━━ Dataset ━━

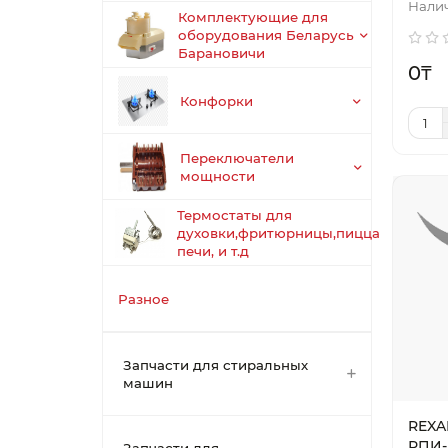
Комплектующие для
оборудования Беларусь
Барановичи
0₸
Конфорки
Переключатели
мощности
Термостаты для
духовки,фритюрницы,пицца
печи, и т.д
Разное
Запчасти для стиральных
машин
REXA
РПИ-М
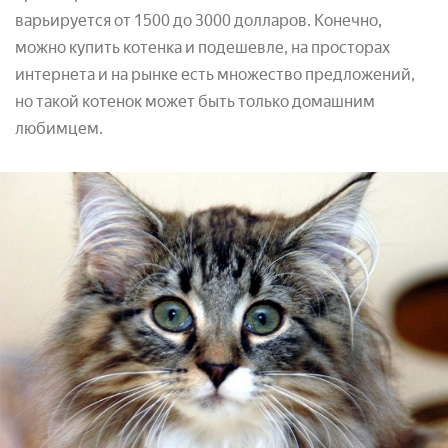
варьируется от 1500 до 3000 долларов. Конечно,
можно купить котенка и подешевле, на просторах
интернета и на рынке есть множество предложений,
но такой котенок может быть только домашним
любимцем.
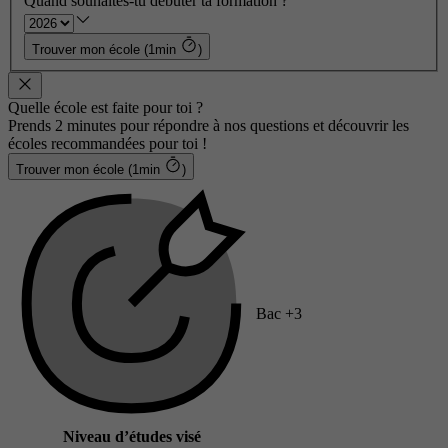
Quand souhaites-tu débuter ta formation ?
Trouver mon école (1min
)
Quelle école est faite pour toi ?
Prends 2 minutes pour répondre à nos questions et découvrir les
écoles recommandées pour toi !
Trouver mon école (1min
)
Bac +3
Niveau d’études visé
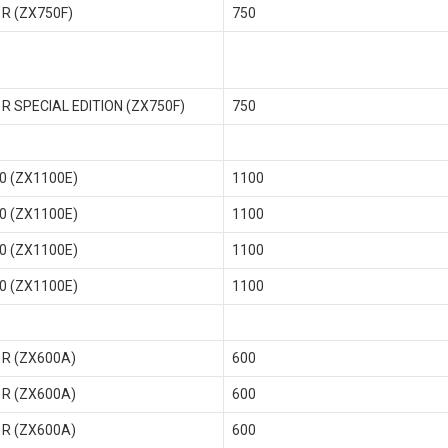
 R (ZX750F)
750
 R SPECIAL EDITION (ZX750F)
750
0 (ZX1100E)
1100
0 (ZX1100E)
1100
0 (ZX1100E)
1100
0 (ZX1100E)
1100
 R (ZX600A)
600
 R (ZX600A)
600
 R (ZX600A)
600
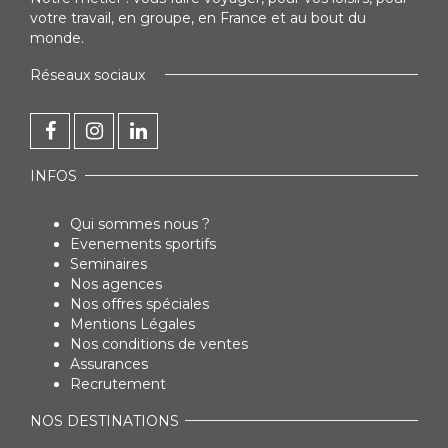
votre travail, en groupe, en France et au bout du
monde.
Réseaux sociaux
INFOS
Qui sommes nous ?
Evenements sportifs
Seminaires
Nos agences
Nos offres spéciales
Mentions Légales
Nos conditions de ventes
Assurances
Recrutement
NOS DESTINATIONS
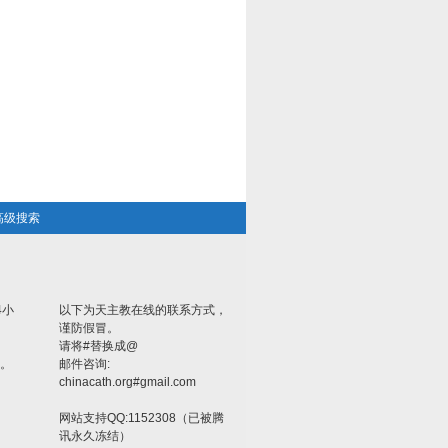
高级搜索
4小
以下为天主教在线的联系方式，
谨防假冒。
请将#替换成@
。
邮件咨询:
chinacath.org#gmail.com
网站支持QQ:1152308（已被腾
讯永久冻结）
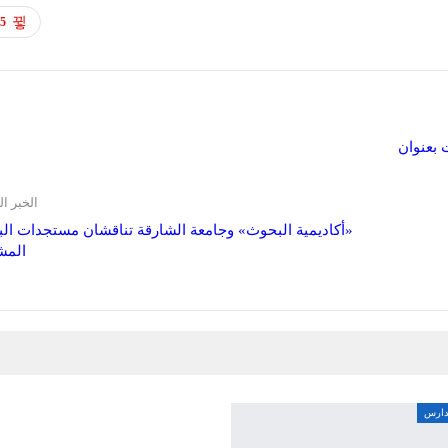
35
 بعنوان
الخبر ال
«أكاديمية البحوث» وجامعة الشارقة تناقشان مستجدات ال
المش
مدارس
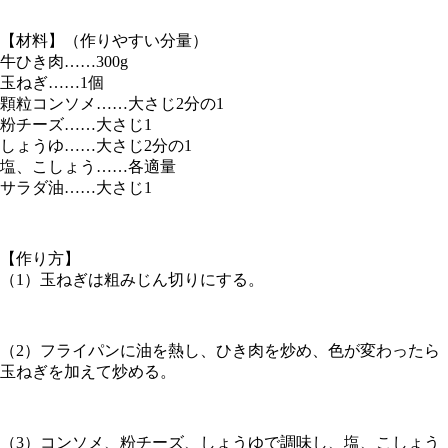
【材料】（作りやすい分量）
牛ひき肉……300g
玉ねぎ……1個
顆粒コンソメ……大さじ2分の1
粉チーズ……大さじ1
しょうゆ……大さじ2分の1
塩、こしょう……各適量
サラダ油……大さじ1
【作り方】
（1）玉ねぎは粗みじん切りにする。
（2）フライパンに油を熱し、ひき肉を炒め、色が変わったら
玉ねぎを加えて炒める。
（3）コンソメ、粉チーズ、しょうゆで調味し、塩、こしょう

━━━

From the first line to the last, repeat the material exactly, but drop the pictures.

## Answer to the problem
Комплектующие для
оборудования Беларусь
Барановичи
0₸
Конфорки
Переключатели
мощности
Термостаты для
духовки,фритюрницы,пицца
печи, и т.д
Разное
Запчасти для стиральных
машин
REXA
РПИ-М
варьируется от 1500 до 3000 долларов. Конечно,
можно купить котенка и подешевле, на просторах
интернета и на рынке есть множество предложений,
но такой котенок может быть только домашним
любимцем.
Quand souhaites-tu débuter ta formation ?
Trouver mon école (1min
)
Quelle école est faite pour toi ?
Prends 2 minutes pour répondre à nos questions et découvrir les
écoles recommandées pour toi !
Trouver mon école (1min
)
Bac +3
Niveau d’études visé
 R (ZX750F)
750
 R SPECIAL EDITION (ZX750F)
750
0 (ZX1100E)
1100
0 (ZX1100E)
1100
0 (ZX1100E)
1100
0 (ZX1100E)
1100
 R (ZX600A)
600
 R (ZX600A)
600
 R (ZX600A)
600
votre travail, en groupe, en France et au bout du
monde.
Réseaux sociaux
INFOS
Qui sommes nous ?
Evenements sportifs
Seminaires
Nos agences
Nos offres spéciales
Mentions Légales
Nos conditions de ventes
Assurances
Recrutement
NOS DESTINATIONS
高级搜索
4小
以下为天主教在线的联系方式，
谨防假冒。
请将#替换成@
。
邮件咨询:
chinacath.org#gmail.com
网站支持QQ:1152308（已被腾
讯永久冻结）
35
 بعنوان
الخبر ال
«أكاديمية البحوث» وجامعة الشارقة تناقشان مستجدات ال
المش
مدارس
【材料】（作りやすい分量）
牛ひき肉……300g
玉ねぎ……1個
顆粒コンソメ……大さじ2分の1
粉チーズ……大さじ1
しょうゆ……大さじ2分の1
塩、こしょう……各適量
サラダ油……大さじ1
【作り方】
（1）玉ねぎは粗みじん切りにする。
（2）フライパンに油を熱し、ひき肉を炒め、色が変わったら
玉ねぎを加えて炒める。
（3）コンソメ、粉チーズ、しょうゆで調味し、塩、こしょう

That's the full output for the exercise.